Orange County’s open mayoral race is already drawing national-sized money into a very local fight, with heavyweight donors muscling in before many voters have even tuned in. Walt Disney Parks & Resorts and billionaire Michael Bloomberg have each dropped six-figure checks into committees backing former U.S. Rep. Stephanie Murphy, while rival campaigns are quietly piling up serious cash of their own ahead of the Aug. 18 primary.

Bloomberg’s $100K Shows Up In State Filings

The political committee Forging Florida’s Future has quickly become a magnet for outside money, according to state records. Filings compiled by Transparency USA list a $100,000 contribution from Michael Bloomberg and note a sizable gift from Center Aisle PAC among the committee’s top donations. That kind of cash signals a fast ramp-up in ad spending and field work that could reshape the final weeks of the primary.

Disney And Local Business Also Writing Checks

Walt Disney Parks & Resorts has joined the fray with what has been described as an unusually large six-figure donation to a Murphy-aligned committee, according to the Orlando Sentinel.

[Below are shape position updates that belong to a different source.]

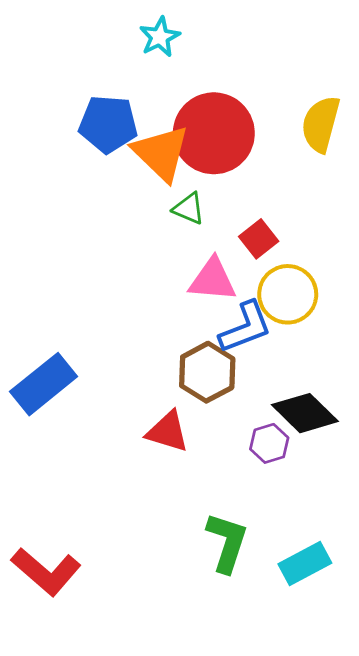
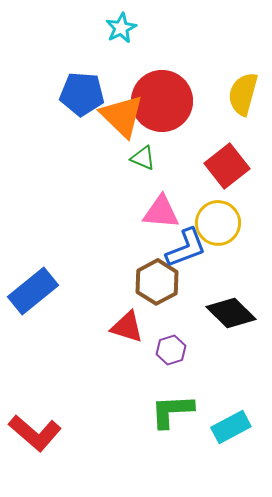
red square: (259, 239) -> (227, 166), moved, size x1.5
purple hexagon: (269, 443) -> (171, 350), moved
green L-shape: (227, 542) -> (172, 411), turned -111

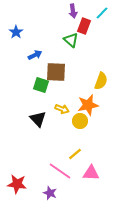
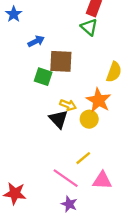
green triangle: (71, 40) -> (89, 27), moved
orange star: (88, 105) -> (99, 100), turned -30
black triangle: (38, 119) -> (59, 119), moved
purple star: (50, 193) -> (69, 204), moved

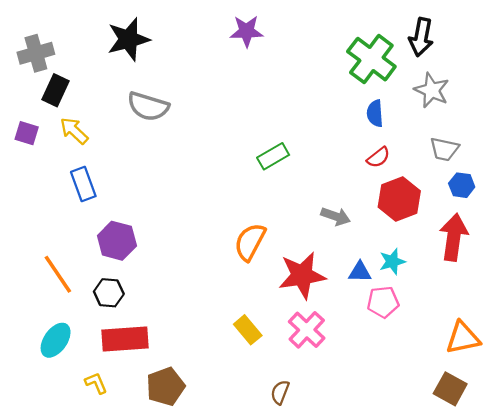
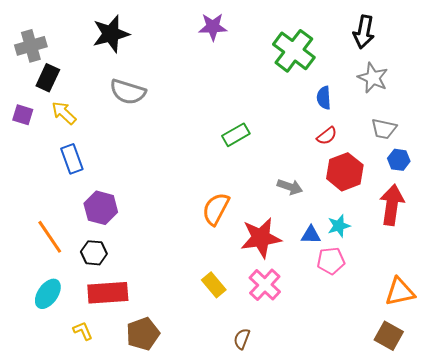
green cross: (371, 59) -> (294, 51), moved

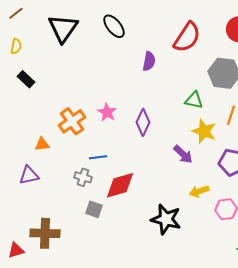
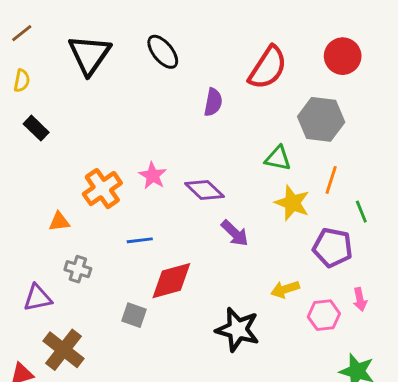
purple diamond: (143, 122) -> (204, 190), turned -72
purple arrow: (183, 154) -> (235, 233), moved
purple triangle: (29, 175) -> (38, 298), moved
gray cross: (83, 177) -> (78, 269), moved
brown cross: (45, 233) -> (63, 350), turned 36

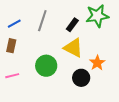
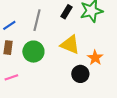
black rectangle: (72, 25) -> (66, 12), moved
green circle: (46, 66) -> (33, 52), moved

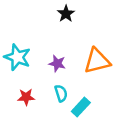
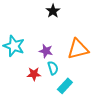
cyan semicircle: (61, 93) -> (53, 68), moved
red star: (26, 97) -> (34, 74), moved

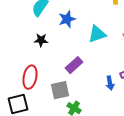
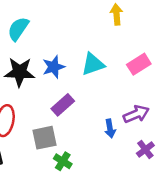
blue star: (67, 19) -> (54, 67), moved
black star: (41, 40) -> (20, 72), size x1.6

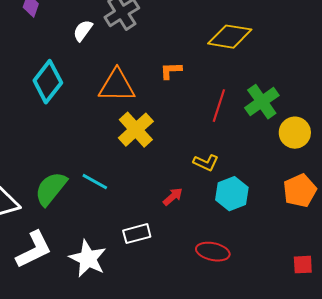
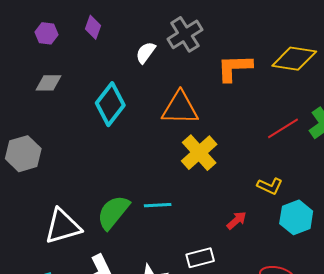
orange L-shape: (171, 71) -> (235, 68), moved, size x1.6
red line: (219, 106) -> (283, 128), turned 40
cyan line: (95, 182) -> (158, 205), turned -32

The same reporting puts Murphy’s total haul near $1.5 million, with other hopefuls racing to keep pace: Commissioner Mayra Uribe at about $808,000, Tiffany Moore Russell near $325,000 and Chris Messina around $134,000.

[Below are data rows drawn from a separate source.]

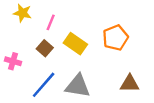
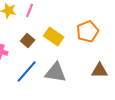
pink line: (51, 22) -> (30, 11), moved

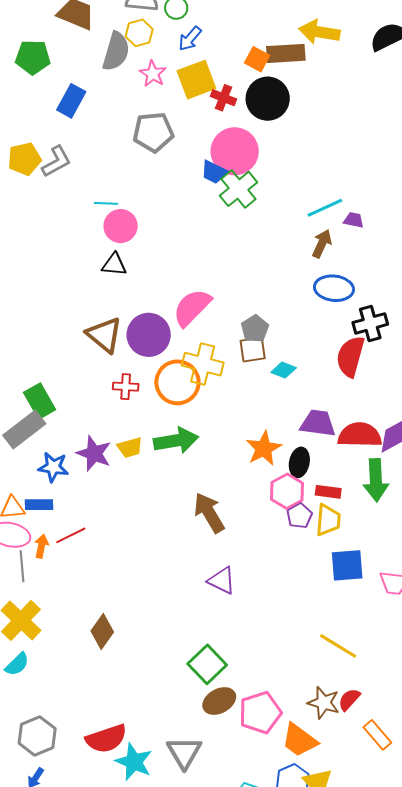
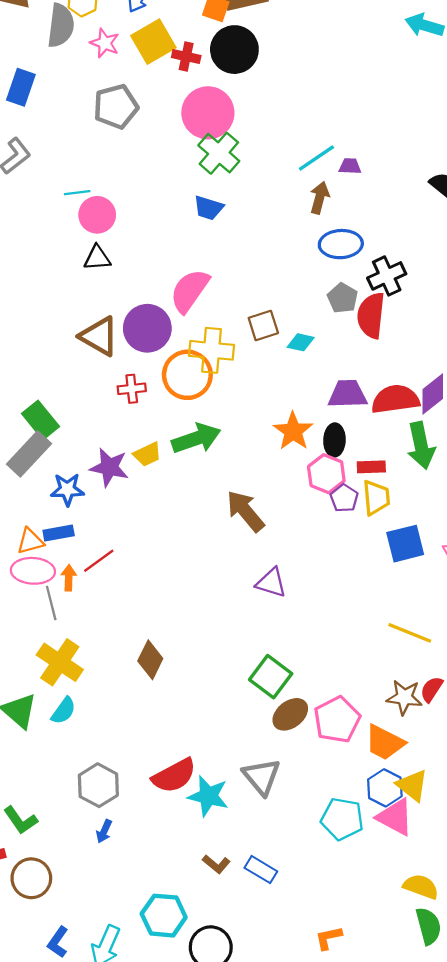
blue trapezoid: (214, 172) -> (208, 208), moved
gray pentagon: (255, 329) -> (343, 298), moved

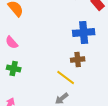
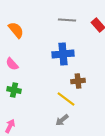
blue cross: (84, 33) -> (63, 54), moved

Uribe, eyeing that Disney-fueled boost for her opponent, did not mince words in her comments to the paper, saying, “it lets you know that the industry wants someone they can control and that’s why they gave my opponent $100,000,” according to the Orlando Sentinel. Her jab underscores a familiar Orange County tension over just how much sway major corporations should have at the local level.

Why The Cash Matters

Whoever wins the job will control a government with serious financial and policy muscle. Orange County’s adopted budget tops $8 billion, according to Orange County budget documents, so even small shifts in priorities can have big ripple effects across the region.

Voters get their first say on Aug. 18. If no candidate clears 50 percent, the top two finishers will move on to a Nov. 3 runoff, per the Florida Division of Elections. The next round of campaign finance reports will show whether this early burst of outside money turns into a sustained blitz of ads and ground operations, or if the race tightens as local donors and grassroots support start to catch up.